The State Board of Education could decide this year if it should adopt a more Common Core friendly standardized test or continue with the current system.
It's an exam almost every student in North Carolina takes each year. A standardized test measures a student's ability to retain information but despite a Common Core curriculum overhaul, the State Standardized tests don't necessarily reflect the new changes in learning and grading and some teachers say that's a problem.
Elizabeth Whisenant is a 5th grade teacher at Millbrook Elementary in Raleigh and said, "It was really frustrating at the end of last year because we haven't seen the EOG (End of Grade) until close to the end and we didn't have any way to prepare for it." She's talking about a standardized test that all her students take every year.
Whisenant is not a fan of the current exam because it doesn't test the Common Core curriculum she's been teaching all year. "I would prefer to have the Smarter Balanced, because I feel like it assesses what I've taught."

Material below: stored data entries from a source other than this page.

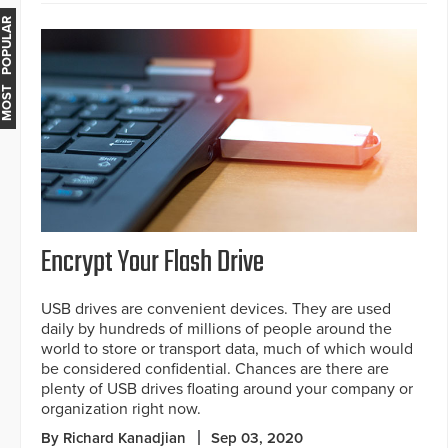
MOST POPULAR
Encrypt Your Flash Drive
USB drives are convenient devices. They are used
daily by hundreds of millions of people around the
world to store or transport data, much of which would
be considered confidential. Chances are there are
plenty of USB drives floating around your company or
organization right now.
By Richard Kanadjian
Sep 03, 2020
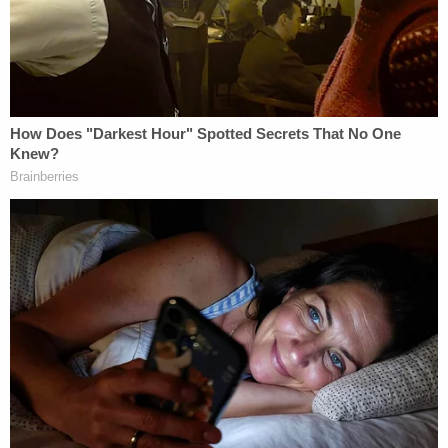
by local Fox affiliate WITI that she was getting
"weird text messages" from her son's phone on
Feb. 23. Mayer's manager at work reportedly
received a text from his phone on Feb. 24 that
read, "Due to unfortunate circumstances, I will be
out for another week." Both recipients told police
that the texts were uncharacteristic of Mayer.
Nikita Casap was also allegedly caught on cameras
inside the house, the complaint stated. In home
security footage from Feb. 16 to Feb. 22, the teen
was seen entering the rooms where the bodies of
his parents were located. Police said that he was
allegedly seen lighting candles by his mother's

Smarter Balanced is one of the exams the State Board of Education will be reviewing this year to decide if it should be the new standardized test that measures how much a student has learned. "I think at this point the emphasis is on gathering information. We have recommended to the board that an advisory group coming together to dive deep into all the issues around different assessment options at this point" said Tammy Howard, Director of Accountability Services at the Department of Public Instruction.
Common Core was instituted as the state curriculum in June 2010 and it teaches students to think in real world situations over just getting an answer right. "As an educator, I feel Common Core has strongly made a difference in creating deeper thinkers, more inquirers, and children who can really holistically think about a situation and apply different strategies" said Whisenant.
But some critics say, the board should not move ahead with a more Common Core friendly test. Robert Luebke, Senior Policy Analyst with the Civitas Institute released this statement to WNCN.
"I support the State Board of Education's commitment to getting testing right. Common Core has many problems; the myriad of unanswered questions surrounding the current assessment efforts is one of the most significant. It simply makes no sense to move forward with an assessment process when we can't be sure what it will cost and if it measures what we want. Keeping the current testing system a year or two longer while legislators review Common Core standards and an advisory group studies how best to develop a fair and valid assessment system is a prudent course of action. And, a decision Common Core opponents can support."